Work item: When the word "Telefon" appears in a line of the data below, list that line.

BEGIN Records supplied

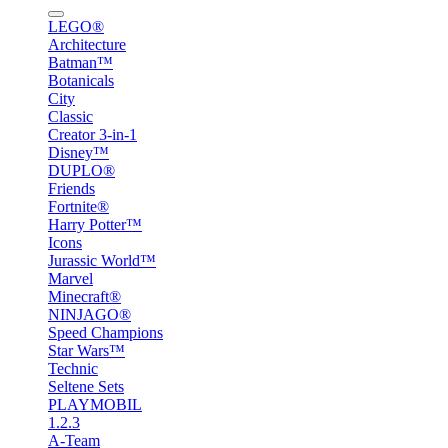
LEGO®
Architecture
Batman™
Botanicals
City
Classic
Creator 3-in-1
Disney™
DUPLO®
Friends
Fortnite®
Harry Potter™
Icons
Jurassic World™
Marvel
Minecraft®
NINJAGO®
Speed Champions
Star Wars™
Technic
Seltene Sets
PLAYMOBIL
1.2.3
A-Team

END Records supplied
BEGIN Records supplied

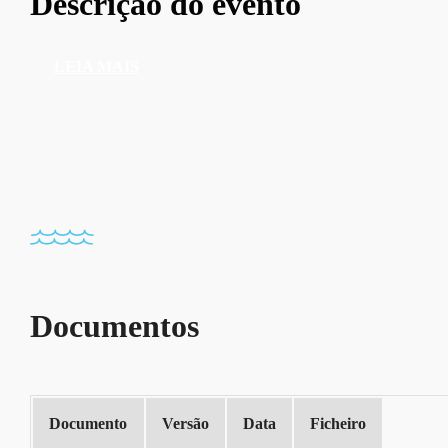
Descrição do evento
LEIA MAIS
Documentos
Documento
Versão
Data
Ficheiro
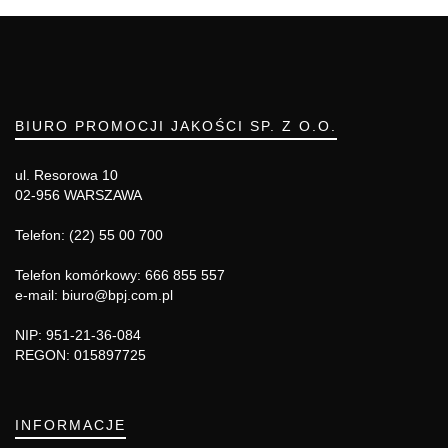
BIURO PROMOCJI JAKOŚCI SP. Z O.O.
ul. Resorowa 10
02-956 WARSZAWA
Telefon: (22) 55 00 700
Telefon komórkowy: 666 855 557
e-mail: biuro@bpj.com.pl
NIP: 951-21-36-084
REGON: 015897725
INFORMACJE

END Records supplied
BEGIN Records supplied

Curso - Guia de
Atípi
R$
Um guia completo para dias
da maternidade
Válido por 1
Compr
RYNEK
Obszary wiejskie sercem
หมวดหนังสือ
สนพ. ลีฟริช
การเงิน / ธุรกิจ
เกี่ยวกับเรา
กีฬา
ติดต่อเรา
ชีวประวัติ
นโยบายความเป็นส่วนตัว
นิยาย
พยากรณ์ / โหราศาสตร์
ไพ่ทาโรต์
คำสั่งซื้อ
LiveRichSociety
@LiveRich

END Records supplied

Answer space:
Telefon: (22) 55 00 700
Telefon komórkowy: 666 855 557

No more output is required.